After putting months into 80,000 words, I can tell you that the hardest part has been the beginning. The rest of the book makes me happy. Thinking about the beginning makes me want to cry with frustration.

On a related note, does a first chapter always have to have conflict? Does it ever work to have a book start with joy?

Thanks Nicola for the post.

Elen Caldecott said...

I cannot find my copy of Birdsong (damn house moves!) If I remember correctly, the beginning is really interesting (from a writerly pov). It is a tranquil, slow, beautiful description of a house by a river.
Then, he tells you the river is the Somme and the date is 1910.
Total shivers!

Anonymous said...

Nicola:

Your link to the Moth Diaries (which I'm buying on your recommendation so it better be good!) is broken.

Also, thanks for re-enabling anonymous comments.

And also also, I'm working on a pretty gritty YA myself at the moment. I'm holding nothing back (though I'm still this side of 'Doing It'), but wondering if this is only gonna appeal to boys at the age when boys stop reading.

Does anyone have any recommendations of recent gritty YAs with male protagonists?

The Proe

storyqueen said...

But you know, it is HARD to give up that first beginning, even if you know you need to when you look back at it......it is HARD.

Shelley

Seymour said...

I've been reading your posts for a little while now - and it's high time I posted to thank you for an interesting and helpful blog.

I'd like to ask how much you plot your YA novels before you start.

Nicola Morgan said...

Dear All
Sorry am in rush but will get back to you - meanwhile, [bugger it], none of the links work. I will get onto it. Later

N

David J Griffin said...

Interesting reading as always, Nicola, thank you!

With both of my finished novels, I started beyond Chapter 1; but of course, didn't realise this until later. It was the starting – anywhere – which was important, as you pointed out.

I had a few probs getting going with my third. This included three false starts (all different novel ideas) but the one where I reached 3 chapters isn't wasted, as I realised I can weave it in to my latest idea/WIP. Waste not, want not, and all that...

I'm about to mention your post on one of my posts, hope that's OK.

Begin - writing, yoga, and more said...

In general, I start with the beginning that first comes to me. Then later I can play around with it and adapt to the work as it has developed.

This post was very helpful - Thanks!!
Marie

Nicola Morgan said...

Does a first chapter have to have conflict? Hm. If I say yes, someone will find an exception because there's an exception to virtually everything (notice I said virtually ...). Depends what you mean by conflict, I guess. Certainly has to have something set up that could create a conflict later. To be honest, I don't think it matters whether it's conflict or something else as long as i want to read on. And I wouldn't recommend putting in a conflict just for the sake of it.

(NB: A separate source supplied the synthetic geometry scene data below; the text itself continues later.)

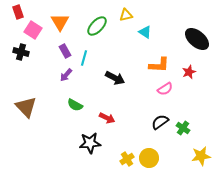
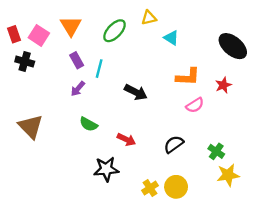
red rectangle: (18, 12) -> (14, 34), moved
black semicircle: (160, 122) -> (174, 144), moved
yellow star: (201, 156) -> (228, 175), moved

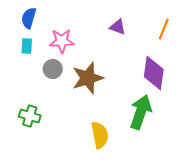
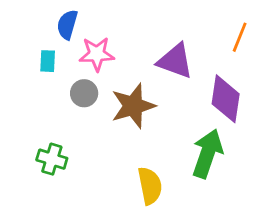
blue semicircle: (29, 18) -> (67, 25), moved
purple triangle: (118, 27) -> (175, 61), moved, size x1.6

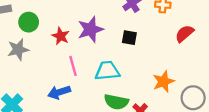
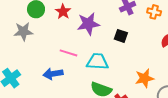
red star: (61, 36) -> (63, 12), moved
pink line: (73, 66) -> (68, 53), turned -66

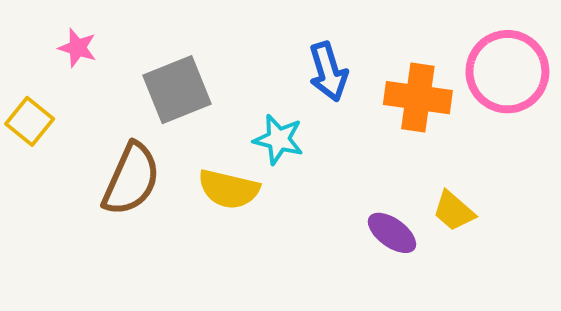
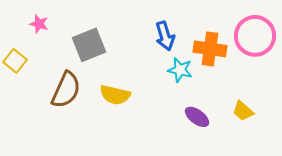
cyan star: (279, 139) -> (180, 70), moved
yellow trapezoid: (454, 211) -> (243, 111), moved

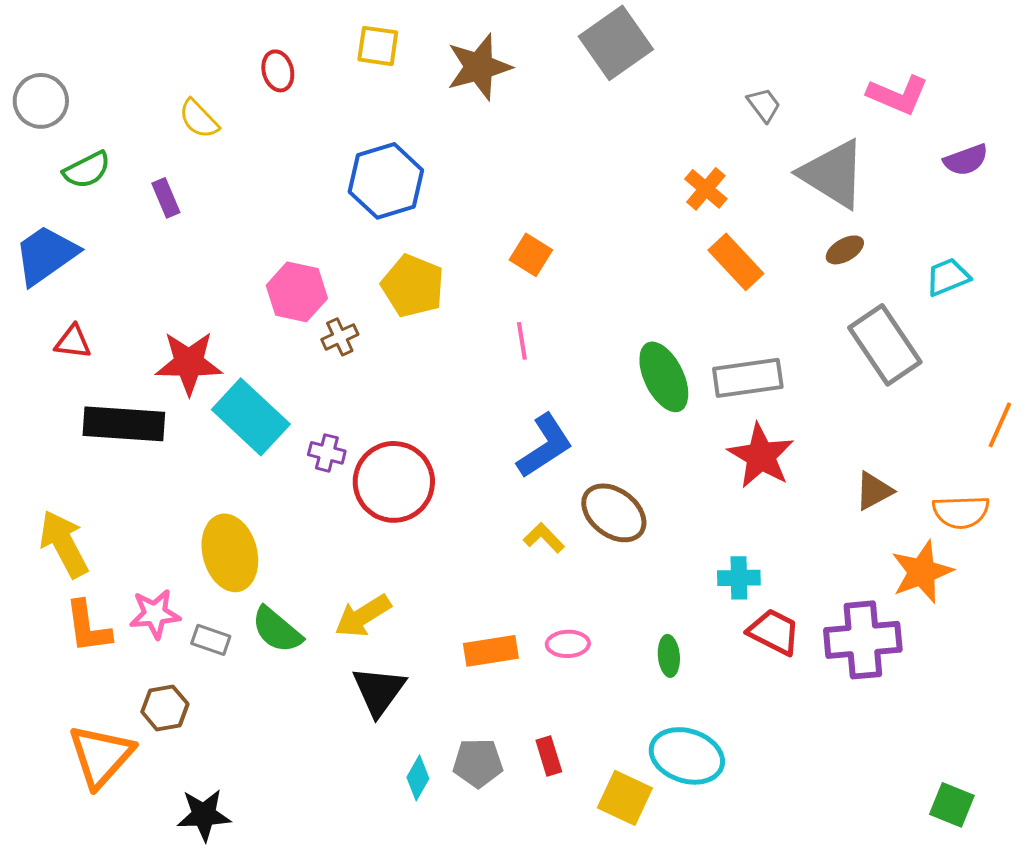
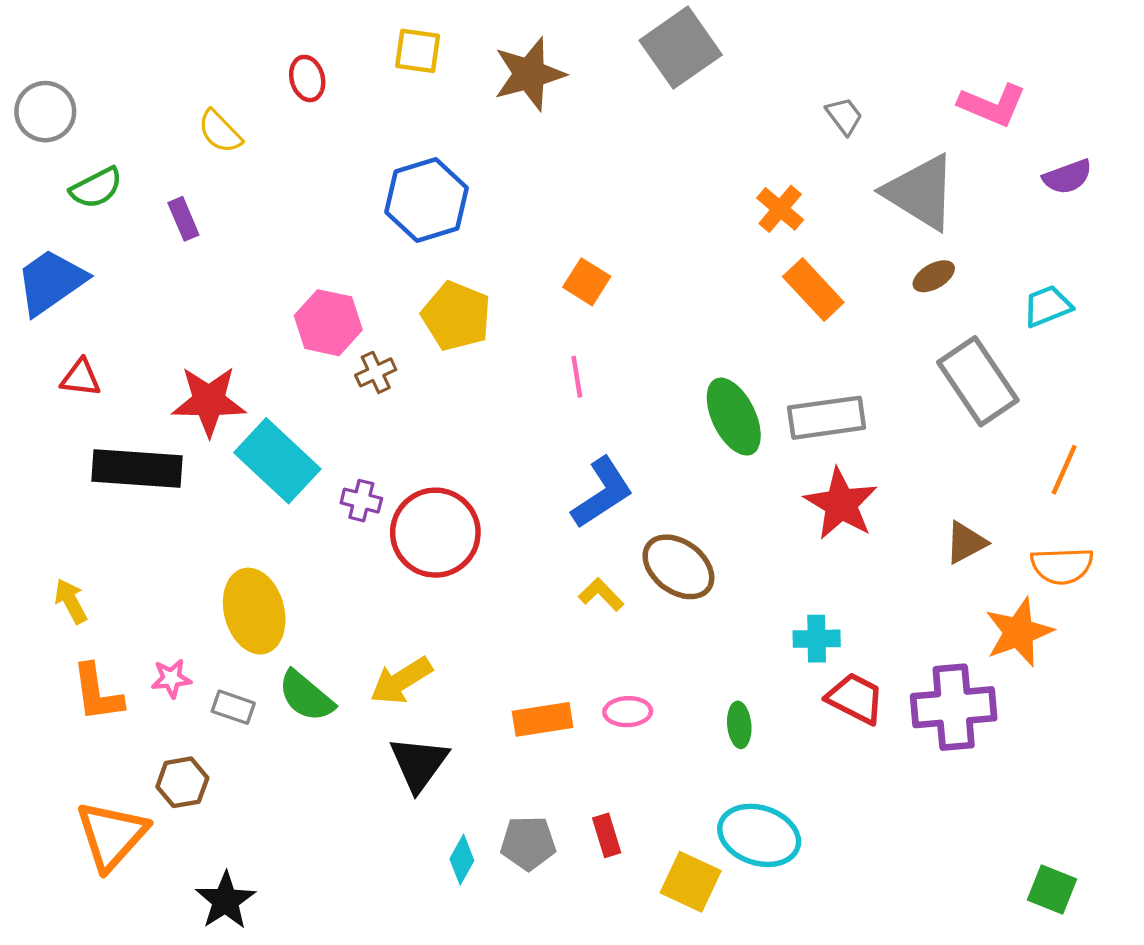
orange line: (1000, 425) -> (1064, 470), moved
yellow arrow: (64, 544) -> (71, 601), size x0.6
pink star: (155, 614) -> (171, 678), size x0.7
black star: (204, 815) -> (225, 901), turned -30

Elen - sounds like an example of wonderful reader manipulation - make 'em thinks all's well and then shock 'em.

Proe - for recent gritty male protgs in YA, read keith gray's books. Ostrich Boys eg. Don't worry about the idea that teenagers stop reading - plenty don't. Having said that, YA stand-alones by debut writers are having a very very tough time right now so I hope you won't have finished your WIP before the recession is over! Also, does the book need to be aimed at boys? Can you aim for both? ([btw, Moth Diaries is much more a girls' book - very deep and dark but very female. I don't normally say that but I think most would agree. Sorry!]

storyqueen - oh, I know!

Seymour - thank you for your comments. As for how I plot a YA novel - gah! Need a whole post! [I will, I promise]. Thing is a) I am very haphazard [or write organically, as i prefer to say] and b) each books has been done differently. Hope I can help but i suspect not. Oh, and I don't think it would be different whatever age group, though

David - of course. Feel free. I'm honoured.

Marie - spot on!

JaneF said...

I wish I’d had the benefit of all this great advice before starting my WIP. My problem with the opening chapters was that I had too much information to convey (my WIP is a mystery with a historical slant). The solution I tried first – starting at an earlier point in the characters’ lives – just didn’t work, maybe because I was trying to make a story out of backstory. It took me ages to admit this, though, and revert to my original starting place, because I liked some of the new scenes in which my characters interacted as children. But I just had to use that delete button on the little blighters!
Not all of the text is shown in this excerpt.